I came to this conclusion by reviewing my own logs in one of my applications, which uses ELB in front of another load balancer, HAProxy, which in turn is in front of the actual application servers. (This may seem redundant, but it gives us several advantages over using only ELB or only HAProxy.)
Here's the setup I'm referring to:
ELB -->>-- EC2+HAProxy -->>-- EC2+Nginx (multipe instances)
HAProxy logs several time metrics on each request, including one called Tr
.
Tr: server response time (HTTP mode only). It's the time elapsed between the moment the TCP connection was established to the server and the moment the server sent its complete response headers. It purely shows its request processing time, without the network overhead due to the data transmission.
Now, stick with me for an explanation of why so much discussion of what HAProxy is doing here is relevant to ELB and the Latency metric.
Even though HAProxy logs a number of other timers related to how long the proxy spends waiting for various events on each request/response, this Tr
timer is the single timer in my HAProxy logs that neatly corresponds to the values logged by Cloudwatch's "Latency" metric for the ELB on a minute-by-minute basis, give or take a millisecond or two... the others are wildly variant... so I would suggest that this ELB metric is similarly logging the response time of your application server, unrelated to the additional time that might be required to deliver the response back to the client.

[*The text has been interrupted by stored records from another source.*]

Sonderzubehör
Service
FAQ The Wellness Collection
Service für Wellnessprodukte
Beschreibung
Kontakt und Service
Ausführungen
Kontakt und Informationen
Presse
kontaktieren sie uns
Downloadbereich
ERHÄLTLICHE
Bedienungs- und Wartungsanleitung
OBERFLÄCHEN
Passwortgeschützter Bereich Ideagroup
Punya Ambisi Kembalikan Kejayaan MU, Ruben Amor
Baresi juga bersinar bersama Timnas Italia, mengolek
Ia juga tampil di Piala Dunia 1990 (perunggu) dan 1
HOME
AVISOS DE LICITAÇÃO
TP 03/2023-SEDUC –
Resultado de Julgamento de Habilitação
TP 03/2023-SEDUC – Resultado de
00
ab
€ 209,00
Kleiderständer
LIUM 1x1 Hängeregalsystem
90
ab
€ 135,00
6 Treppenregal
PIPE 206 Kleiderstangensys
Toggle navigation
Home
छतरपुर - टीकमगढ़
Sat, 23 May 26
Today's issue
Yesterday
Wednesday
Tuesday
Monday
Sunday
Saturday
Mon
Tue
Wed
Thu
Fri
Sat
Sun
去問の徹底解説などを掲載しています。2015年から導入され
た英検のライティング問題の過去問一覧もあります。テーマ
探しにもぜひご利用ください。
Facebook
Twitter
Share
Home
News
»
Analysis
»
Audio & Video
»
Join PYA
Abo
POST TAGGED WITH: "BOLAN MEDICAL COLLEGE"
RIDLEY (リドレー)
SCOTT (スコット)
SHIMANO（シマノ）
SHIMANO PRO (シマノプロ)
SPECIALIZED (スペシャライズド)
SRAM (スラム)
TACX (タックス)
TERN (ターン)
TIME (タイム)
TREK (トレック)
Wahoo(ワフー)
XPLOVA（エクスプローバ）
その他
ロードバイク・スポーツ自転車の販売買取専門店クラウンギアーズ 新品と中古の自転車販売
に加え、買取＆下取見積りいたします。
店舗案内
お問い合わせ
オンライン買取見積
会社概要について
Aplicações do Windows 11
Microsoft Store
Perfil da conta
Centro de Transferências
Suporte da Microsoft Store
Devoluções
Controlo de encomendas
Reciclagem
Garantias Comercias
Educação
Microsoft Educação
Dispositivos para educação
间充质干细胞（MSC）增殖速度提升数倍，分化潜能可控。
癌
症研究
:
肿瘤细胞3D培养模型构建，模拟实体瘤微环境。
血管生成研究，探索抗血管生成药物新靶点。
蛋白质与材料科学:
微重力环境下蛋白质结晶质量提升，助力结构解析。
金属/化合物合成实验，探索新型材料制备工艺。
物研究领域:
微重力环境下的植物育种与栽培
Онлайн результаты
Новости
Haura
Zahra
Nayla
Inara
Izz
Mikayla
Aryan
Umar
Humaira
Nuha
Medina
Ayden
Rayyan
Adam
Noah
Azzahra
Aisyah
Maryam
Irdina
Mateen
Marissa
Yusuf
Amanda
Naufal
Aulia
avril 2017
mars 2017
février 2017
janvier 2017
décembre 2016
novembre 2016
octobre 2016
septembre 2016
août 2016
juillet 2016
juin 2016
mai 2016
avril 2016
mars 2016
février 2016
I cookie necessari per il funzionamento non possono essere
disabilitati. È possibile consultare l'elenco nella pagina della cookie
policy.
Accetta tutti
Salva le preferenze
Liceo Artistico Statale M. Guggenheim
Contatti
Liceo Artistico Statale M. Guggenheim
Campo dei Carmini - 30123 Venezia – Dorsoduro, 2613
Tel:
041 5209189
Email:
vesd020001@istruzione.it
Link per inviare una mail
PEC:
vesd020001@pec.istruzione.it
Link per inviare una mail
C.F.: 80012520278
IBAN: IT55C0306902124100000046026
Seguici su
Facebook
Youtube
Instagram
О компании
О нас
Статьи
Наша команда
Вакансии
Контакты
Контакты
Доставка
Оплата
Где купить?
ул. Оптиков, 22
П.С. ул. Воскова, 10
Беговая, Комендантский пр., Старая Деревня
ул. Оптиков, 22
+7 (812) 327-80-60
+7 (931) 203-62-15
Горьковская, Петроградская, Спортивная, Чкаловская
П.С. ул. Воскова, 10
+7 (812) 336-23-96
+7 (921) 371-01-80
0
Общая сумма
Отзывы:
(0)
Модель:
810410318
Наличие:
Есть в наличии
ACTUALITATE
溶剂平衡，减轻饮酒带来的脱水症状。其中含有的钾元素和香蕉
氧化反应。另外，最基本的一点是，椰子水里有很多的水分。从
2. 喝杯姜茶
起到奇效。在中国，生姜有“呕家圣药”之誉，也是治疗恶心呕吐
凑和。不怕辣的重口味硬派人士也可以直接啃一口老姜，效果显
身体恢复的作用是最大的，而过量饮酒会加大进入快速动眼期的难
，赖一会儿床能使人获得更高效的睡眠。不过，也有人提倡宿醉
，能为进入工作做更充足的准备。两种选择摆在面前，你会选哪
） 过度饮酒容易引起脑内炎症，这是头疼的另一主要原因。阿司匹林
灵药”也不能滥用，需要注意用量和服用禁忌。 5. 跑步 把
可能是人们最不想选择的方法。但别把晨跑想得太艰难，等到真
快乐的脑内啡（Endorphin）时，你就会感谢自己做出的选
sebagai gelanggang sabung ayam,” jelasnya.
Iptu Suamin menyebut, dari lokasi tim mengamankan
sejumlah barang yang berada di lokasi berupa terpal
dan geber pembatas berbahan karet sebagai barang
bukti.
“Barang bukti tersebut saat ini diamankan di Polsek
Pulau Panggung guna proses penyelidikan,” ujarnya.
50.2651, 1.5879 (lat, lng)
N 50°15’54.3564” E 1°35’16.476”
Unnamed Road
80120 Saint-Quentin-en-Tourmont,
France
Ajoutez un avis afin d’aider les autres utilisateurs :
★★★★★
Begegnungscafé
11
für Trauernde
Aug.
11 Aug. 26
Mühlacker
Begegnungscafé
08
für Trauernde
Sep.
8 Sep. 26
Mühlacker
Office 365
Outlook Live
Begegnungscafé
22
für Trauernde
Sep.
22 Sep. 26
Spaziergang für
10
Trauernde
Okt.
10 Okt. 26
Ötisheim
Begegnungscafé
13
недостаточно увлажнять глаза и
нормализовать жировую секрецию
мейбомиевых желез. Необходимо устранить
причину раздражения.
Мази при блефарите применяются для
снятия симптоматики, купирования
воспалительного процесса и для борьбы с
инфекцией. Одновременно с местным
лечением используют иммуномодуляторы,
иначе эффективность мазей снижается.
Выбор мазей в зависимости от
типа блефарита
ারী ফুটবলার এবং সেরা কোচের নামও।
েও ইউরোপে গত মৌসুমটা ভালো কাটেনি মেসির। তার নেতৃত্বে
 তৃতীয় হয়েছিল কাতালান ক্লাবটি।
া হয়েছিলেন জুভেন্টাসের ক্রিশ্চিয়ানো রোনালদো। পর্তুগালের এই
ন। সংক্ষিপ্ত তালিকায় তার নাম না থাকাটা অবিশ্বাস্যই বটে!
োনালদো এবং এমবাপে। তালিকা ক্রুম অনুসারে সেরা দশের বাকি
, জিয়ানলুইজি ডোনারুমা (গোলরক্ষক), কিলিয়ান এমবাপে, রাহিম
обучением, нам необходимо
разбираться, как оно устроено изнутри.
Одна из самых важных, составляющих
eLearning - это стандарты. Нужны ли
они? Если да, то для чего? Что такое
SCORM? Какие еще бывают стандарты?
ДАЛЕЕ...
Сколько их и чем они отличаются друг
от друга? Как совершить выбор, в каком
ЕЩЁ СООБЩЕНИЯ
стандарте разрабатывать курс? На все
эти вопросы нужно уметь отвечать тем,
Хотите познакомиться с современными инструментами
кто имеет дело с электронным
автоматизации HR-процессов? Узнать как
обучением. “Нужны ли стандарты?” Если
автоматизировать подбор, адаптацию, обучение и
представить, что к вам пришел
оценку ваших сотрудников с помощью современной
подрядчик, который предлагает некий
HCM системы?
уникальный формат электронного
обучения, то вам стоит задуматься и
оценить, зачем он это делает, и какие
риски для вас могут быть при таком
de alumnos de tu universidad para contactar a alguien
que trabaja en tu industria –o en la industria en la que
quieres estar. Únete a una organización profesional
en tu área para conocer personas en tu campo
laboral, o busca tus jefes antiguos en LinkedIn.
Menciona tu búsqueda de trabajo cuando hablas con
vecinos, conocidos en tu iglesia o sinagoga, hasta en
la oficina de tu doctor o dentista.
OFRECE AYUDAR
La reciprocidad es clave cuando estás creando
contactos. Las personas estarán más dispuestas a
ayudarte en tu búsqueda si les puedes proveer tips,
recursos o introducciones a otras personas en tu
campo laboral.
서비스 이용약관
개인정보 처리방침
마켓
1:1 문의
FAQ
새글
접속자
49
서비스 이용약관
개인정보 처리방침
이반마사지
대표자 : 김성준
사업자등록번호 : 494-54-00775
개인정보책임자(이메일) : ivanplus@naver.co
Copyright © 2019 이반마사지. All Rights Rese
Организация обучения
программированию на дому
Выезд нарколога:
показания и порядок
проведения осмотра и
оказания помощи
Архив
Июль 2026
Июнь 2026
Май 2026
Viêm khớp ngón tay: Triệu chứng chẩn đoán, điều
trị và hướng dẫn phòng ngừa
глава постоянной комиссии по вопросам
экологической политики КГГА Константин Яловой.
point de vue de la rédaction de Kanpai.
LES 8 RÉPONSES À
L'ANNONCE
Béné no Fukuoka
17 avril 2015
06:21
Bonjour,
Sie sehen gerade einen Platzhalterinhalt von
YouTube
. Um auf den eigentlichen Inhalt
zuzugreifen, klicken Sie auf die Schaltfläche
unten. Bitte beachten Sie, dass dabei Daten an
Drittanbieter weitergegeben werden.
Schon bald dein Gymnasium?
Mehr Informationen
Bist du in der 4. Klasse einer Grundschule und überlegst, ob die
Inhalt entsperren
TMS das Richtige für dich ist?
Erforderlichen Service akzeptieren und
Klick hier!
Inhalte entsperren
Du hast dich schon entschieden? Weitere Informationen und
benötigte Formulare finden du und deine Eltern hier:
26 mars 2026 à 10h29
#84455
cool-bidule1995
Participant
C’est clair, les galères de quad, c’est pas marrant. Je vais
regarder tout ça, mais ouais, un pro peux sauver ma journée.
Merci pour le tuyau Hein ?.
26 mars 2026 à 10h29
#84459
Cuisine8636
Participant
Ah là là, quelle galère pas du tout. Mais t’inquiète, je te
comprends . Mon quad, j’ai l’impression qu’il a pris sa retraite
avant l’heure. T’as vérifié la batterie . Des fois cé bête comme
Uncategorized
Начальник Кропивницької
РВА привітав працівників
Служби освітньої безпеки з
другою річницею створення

It seems very unlikely for the HAProxy and the ELB to be so consistently in agreement, otherwise, given HAProxy's definition of the timer in question, unless ELB's timer is measuring something very similar to what HAProxy is measuring, since these systems are literally measuring the performance of the same exact app servers on the same exact requests.
If your application server doesn't benchmark itself and log timers of its own performance, you may want to consider adding them, since (according to my observations) high values for the Latency metric do seem to suggest that your application may be having a responsiveness issue that is unrelated to client connection quality.